_PROBLEM TO WORK ON_:
Transcribe the records that follow exactly. Skip the pictures.

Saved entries
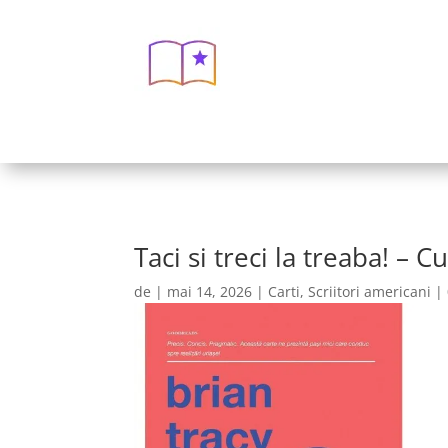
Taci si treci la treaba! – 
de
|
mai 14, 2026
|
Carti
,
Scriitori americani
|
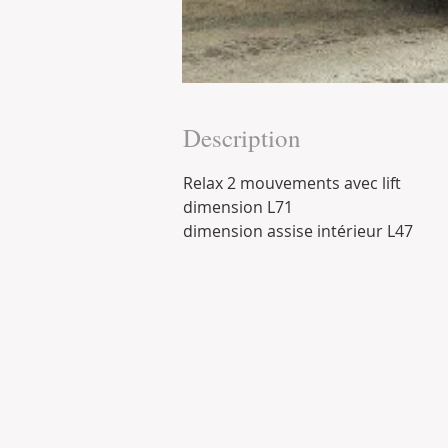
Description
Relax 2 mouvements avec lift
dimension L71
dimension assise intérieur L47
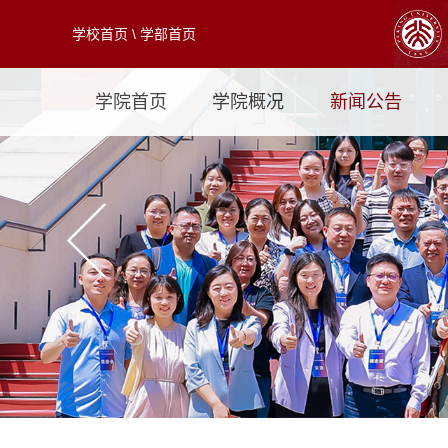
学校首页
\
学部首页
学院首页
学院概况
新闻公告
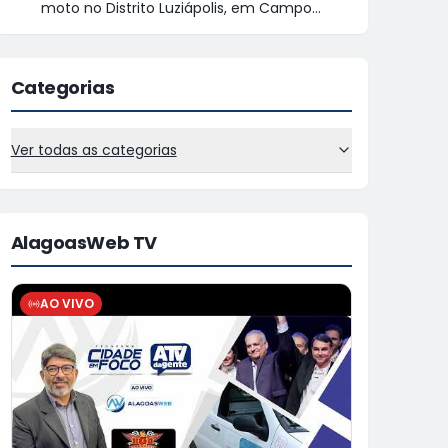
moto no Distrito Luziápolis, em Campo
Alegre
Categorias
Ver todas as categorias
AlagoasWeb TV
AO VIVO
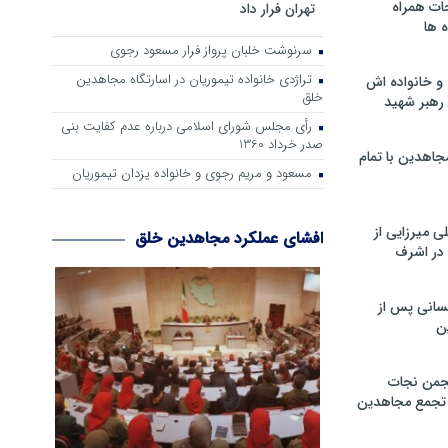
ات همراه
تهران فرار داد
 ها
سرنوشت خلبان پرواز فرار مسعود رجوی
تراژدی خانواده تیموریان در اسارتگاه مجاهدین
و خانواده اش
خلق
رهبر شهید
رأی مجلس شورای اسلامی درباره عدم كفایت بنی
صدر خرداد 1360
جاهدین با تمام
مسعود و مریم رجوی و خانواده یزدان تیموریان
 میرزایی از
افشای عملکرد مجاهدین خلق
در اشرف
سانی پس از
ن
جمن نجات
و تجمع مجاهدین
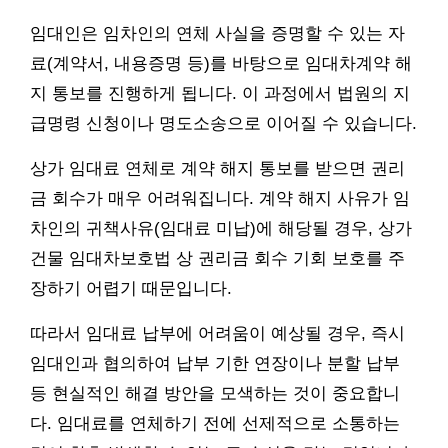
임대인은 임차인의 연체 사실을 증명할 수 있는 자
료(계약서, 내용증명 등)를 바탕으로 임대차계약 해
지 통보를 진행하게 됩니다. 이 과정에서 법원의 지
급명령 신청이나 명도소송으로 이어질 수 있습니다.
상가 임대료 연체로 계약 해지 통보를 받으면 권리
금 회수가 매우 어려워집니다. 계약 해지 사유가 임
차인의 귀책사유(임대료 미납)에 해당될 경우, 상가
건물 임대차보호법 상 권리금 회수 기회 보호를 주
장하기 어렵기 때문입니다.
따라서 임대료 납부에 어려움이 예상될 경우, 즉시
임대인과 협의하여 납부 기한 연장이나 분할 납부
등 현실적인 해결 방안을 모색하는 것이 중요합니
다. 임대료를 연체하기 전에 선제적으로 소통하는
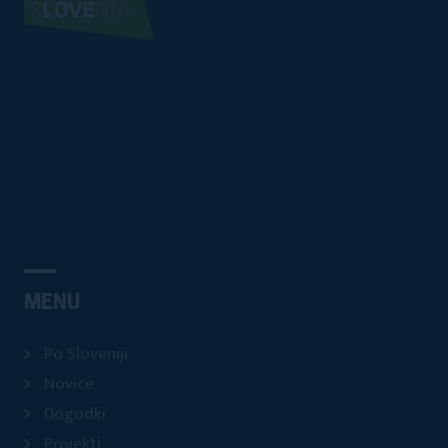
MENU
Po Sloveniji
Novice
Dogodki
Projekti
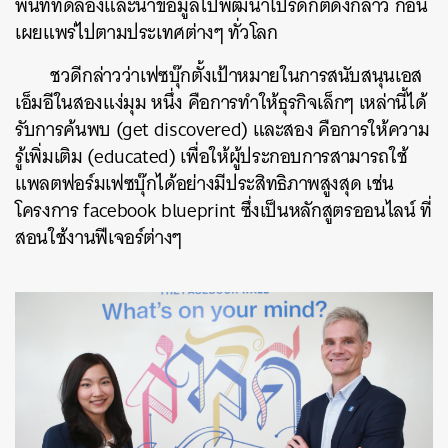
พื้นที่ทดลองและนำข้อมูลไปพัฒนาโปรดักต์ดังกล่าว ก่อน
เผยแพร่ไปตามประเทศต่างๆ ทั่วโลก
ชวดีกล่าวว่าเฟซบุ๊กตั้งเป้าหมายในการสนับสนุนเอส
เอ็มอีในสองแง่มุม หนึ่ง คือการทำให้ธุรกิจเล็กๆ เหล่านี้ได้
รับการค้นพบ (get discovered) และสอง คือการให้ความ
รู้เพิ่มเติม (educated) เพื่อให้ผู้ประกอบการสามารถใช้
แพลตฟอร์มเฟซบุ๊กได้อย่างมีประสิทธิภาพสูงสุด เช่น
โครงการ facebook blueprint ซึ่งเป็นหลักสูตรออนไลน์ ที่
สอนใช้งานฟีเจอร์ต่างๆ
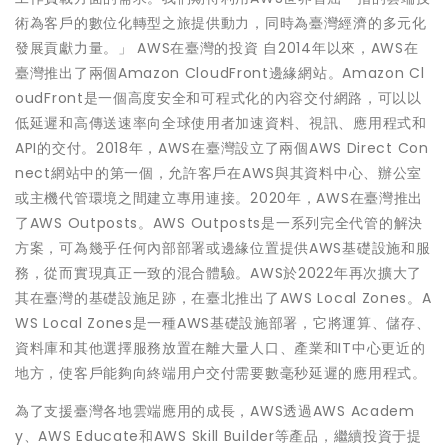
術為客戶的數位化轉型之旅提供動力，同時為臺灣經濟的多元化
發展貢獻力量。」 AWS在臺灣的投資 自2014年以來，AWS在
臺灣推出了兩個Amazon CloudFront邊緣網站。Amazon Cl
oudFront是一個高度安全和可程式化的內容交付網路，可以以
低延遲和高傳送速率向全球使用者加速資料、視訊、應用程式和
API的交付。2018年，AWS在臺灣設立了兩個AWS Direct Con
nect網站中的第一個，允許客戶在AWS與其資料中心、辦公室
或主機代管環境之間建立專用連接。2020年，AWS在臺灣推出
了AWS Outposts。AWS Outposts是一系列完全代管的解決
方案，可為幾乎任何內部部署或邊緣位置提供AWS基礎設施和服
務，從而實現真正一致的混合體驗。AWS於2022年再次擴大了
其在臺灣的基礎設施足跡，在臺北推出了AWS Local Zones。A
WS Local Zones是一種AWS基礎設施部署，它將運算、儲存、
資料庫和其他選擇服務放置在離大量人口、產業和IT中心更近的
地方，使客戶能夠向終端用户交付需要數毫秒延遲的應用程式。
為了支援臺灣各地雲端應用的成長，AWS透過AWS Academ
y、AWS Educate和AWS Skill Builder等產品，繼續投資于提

_RESPONSE TO THIS TASK_:
Taci si treci la treaba! – 
de
|
mai 14, 2026
|
Carti
,
Scriitori americani
|
Description
Relax 2 mouvements avec lift
dimension L71
dimension assise intérieur L47
学校首页
\
学部首页
学院首页
学院概况
新闻公告
moto no Distrito Luziápolis, em Campo
Alegre
Categorias
Ver todas as categorias
AlagoasWeb TV
AO VIVO
ات همراه
تهران فرار داد
 ها
سرنوشت خلبان پرواز فرار مسعود رجوی
تراژدی خانواده تیموریان در اسارتگاه مجاهدین
و خانواده اش
خلق
رهبر شهید
رأی مجلس شورای اسلامی درباره عدم كفایت بنی
صدر خرداد 1360
جاهدین با تمام
مسعود و مریم رجوی و خانواده یزدان تیموریان
 میرزایی از
افشای عملکرد مجاهدین خلق
در اشرف
سانی پس از
ن
جمن نجات
و تجمع مجاهدین
임대인은 임차인의 연체 사실을 증명할 수 있는 자
료(계약서, 내용증명 등)를 바탕으로 임대차계약 해
지 통보를 진행하게 됩니다. 이 과정에서 법원의 지
급명령 신청이나 명도소송으로 이어질 수 있습니다.
상가 임대료 연체로 계약 해지 통보를 받으면 권리
금 회수가 매우 어려워집니다. 계약 해지 사유가 임
차인의 귀책사유(임대료 미납)에 해당될 경우, 상가
건물 임대차보호법 상 권리금 회수 기회 보호를 주
장하기 어렵기 때문입니다.
따라서 임대료 납부에 어려움이 예상될 경우, 즉시
임대인과 협의하여 납부 기한 연장이나 분할 납부
등 현실적인 해결 방안을 모색하는 것이 중요합니
다. 임대료를 연체하기 전에 선제적으로 소통하는
MENU
Po Sloveniji
Novice
Dogodki
Projekti
พื้นที่ทดลองและนำข้อมูลไปพัฒนาโปรดักต์ดังกล่าว ก่อน
เผยแพร่ไปตามประเทศต่างๆ ทั่วโลก
ชวดีกล่าวว่าเฟซบุ๊กตั้งเป้าหมายในการสนับสนุนเอส
เอ็มอีในสองแง่มุม หนึ่ง คือการทำให้ธุรกิจเล็กๆ เหล่านี้ได้
รับการค้นพบ (get discovered) และสอง คือการให้ความ
รู้เพิ่มเติม (educated) เพื่อให้ผู้ประกอบการสามารถใช้
แพลตฟอร์มเฟซบุ๊กได้อย่างมีประสิทธิภาพสูงสุด เช่น
โครงการ facebook blueprint ซึ่งเป็นหลักสูตรออนไลน์ ที่
สอนใช้งานฟีเจอร์ต่างๆ
術為客戶的數位化轉型之旅提供動力，同時為臺灣經濟的多元化
發展貢獻力量。」 AWS在臺灣的投資 自2014年以來，AWS在
臺灣推出了兩個Amazon CloudFront邊緣網站。Amazon Cl
oudFront是一個高度安全和可程式化的內容交付網路，可以以
低延遲和高傳送速率向全球使用者加速資料、視訊、應用程式和
API的交付。2018年，AWS在臺灣設立了兩個AWS Direct Con
nect網站中的第一個，允許客戶在AWS與其資料中心、辦公室
或主機代管環境之間建立專用連接。2020年，AWS在臺灣推出
了AWS Outposts。AWS Outposts是一系列完全代管的解決
方案，可為幾乎任何內部部署或邊緣位置提供AWS基礎設施和服
務，從而實現真正一致的混合體驗。AWS於2022年再次擴大了
其在臺灣的基礎設施足跡，在臺北推出了AWS Local Zones。A
WS Local Zones是一種AWS基礎設施部署，它將運算、儲存、
資料庫和其他選擇服務放置在離大量人口、產業和IT中心更近的
地方，使客戶能夠向終端用户交付需要數毫秒延遲的應用程式。
為了支援臺灣各地雲端應用的成長，AWS透過AWS Academ
y、AWS Educate和AWS Skill Builder等產品，繼續投資于提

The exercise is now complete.